Following Jane’s outcome of her dietary care plan, if Jane can be convinced to increase her physical activity her need for hypoglycaemic drug will be minimised. This is because the combination of dietary and an increase in physical activity on a regular basis is recommended to be more effective for an individual to achieve weight loss in a long term goal (NICE 2006). As such Jane’s care plan was reviewed with the nursing team prior to discharge and from her assessment it was recognised that she does not need a psychological referral but to improve her knowledge with regard to her type 2 diabetes so that she can self-manage her diabetes successfully.

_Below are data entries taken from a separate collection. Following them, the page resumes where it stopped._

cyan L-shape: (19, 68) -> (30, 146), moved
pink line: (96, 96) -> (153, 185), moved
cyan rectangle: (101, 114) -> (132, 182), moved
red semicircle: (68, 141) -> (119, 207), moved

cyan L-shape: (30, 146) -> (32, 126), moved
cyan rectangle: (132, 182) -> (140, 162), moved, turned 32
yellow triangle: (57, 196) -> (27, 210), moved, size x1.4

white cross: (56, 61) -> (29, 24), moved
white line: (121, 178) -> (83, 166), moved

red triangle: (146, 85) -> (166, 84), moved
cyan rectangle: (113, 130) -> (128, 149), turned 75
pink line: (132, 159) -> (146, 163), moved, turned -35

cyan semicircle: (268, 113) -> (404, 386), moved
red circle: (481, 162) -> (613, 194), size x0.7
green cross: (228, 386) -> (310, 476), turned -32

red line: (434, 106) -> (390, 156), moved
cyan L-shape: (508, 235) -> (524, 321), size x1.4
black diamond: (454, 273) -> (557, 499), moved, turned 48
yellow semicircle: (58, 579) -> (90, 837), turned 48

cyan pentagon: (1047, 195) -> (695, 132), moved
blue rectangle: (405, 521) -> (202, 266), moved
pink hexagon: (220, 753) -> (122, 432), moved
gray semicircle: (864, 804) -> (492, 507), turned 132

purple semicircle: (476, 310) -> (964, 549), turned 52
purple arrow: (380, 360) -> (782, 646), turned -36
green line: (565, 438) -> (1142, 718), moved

Even though Jane was suffering from kyphosis, physically she was fit to increase her physical activity and following the discussion how significantly an increase in exercise can have positive effect on glucose management, Jane agreed to walk each day in the mornings 20 – 25 minutes.
After reviewing Jane’s dietary and physical options, a discussion about the need to continue metformin helped to improve her glycaemic control; therefore she was prescribed 500 mg twice a day. Metformin is an oral drug to lower glucose level in the blood. Jane will benefit from taking metformin as it is associated to weight loss this will prevent her from gaining more weight (NICE 2009). Other oral anti-diabetic agent such as thiazolidinedious and sulphonyureas were not recommended due to an increase of body weight caused by these agents.
Prior to discharge Jane was informed about the importance of community nurse. The nursing team liaised with the community nurse for a regular monitoring of Jane’s glucose level as well as her weight. NMC (2010) highlighted that consent must be given to Jane before involving a community nurse thus it is the right of an individual to confidentiality and consequently is a must for a nurse to respect this.
To sum up, Jane’s dietary plan did not make much significant changes in her weight, however, on discharge she was educated to continue recording her daily food and drinks intake, regular exercise, to closely monitor glucose level for symptoms of hyperglycaemic or hypoglycaemia. Further information about getting support from educational programme such as DESMOND was discussed with Jane. She was also given information leaflets which were easy to read as supporting interventions to help increase her knowledge about how to self-manage her diet.